▶ **TASK DETAILS**
Pull every line containing "your" from the data.

▶ **INFORMATION**
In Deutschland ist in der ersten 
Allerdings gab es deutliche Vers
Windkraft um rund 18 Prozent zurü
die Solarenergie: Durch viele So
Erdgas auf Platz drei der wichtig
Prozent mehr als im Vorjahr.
...
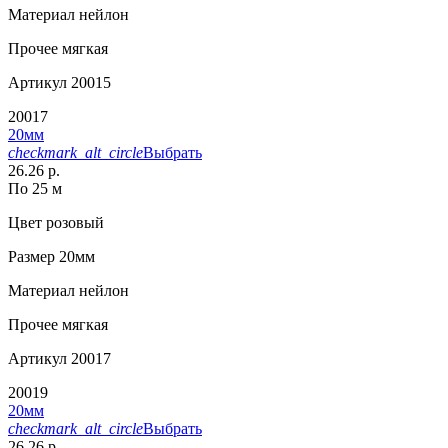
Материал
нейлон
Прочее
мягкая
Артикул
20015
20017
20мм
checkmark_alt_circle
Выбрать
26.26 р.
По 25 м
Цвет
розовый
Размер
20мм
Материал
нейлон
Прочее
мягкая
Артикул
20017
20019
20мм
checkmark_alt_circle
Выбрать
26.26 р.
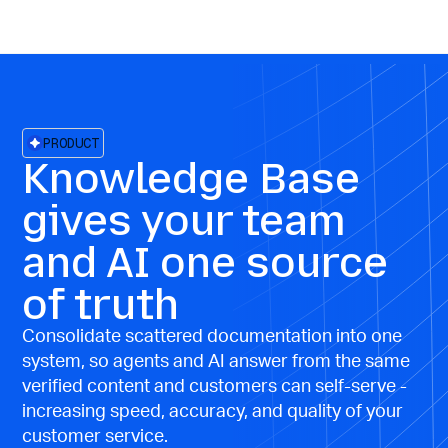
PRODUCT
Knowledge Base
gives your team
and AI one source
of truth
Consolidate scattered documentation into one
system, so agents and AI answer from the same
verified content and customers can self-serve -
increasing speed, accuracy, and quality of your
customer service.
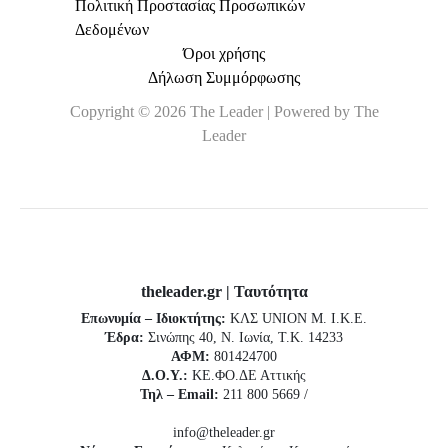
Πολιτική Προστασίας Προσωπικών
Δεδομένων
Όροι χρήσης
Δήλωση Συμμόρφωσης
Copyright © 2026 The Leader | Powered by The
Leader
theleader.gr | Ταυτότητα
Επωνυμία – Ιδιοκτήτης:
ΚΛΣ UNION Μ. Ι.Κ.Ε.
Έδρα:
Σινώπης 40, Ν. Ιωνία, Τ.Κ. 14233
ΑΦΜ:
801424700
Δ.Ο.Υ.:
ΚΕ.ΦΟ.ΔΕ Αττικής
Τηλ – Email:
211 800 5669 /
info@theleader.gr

▶ **RESPONSE**
gives your team
increasing speed, accuracy, and quality of your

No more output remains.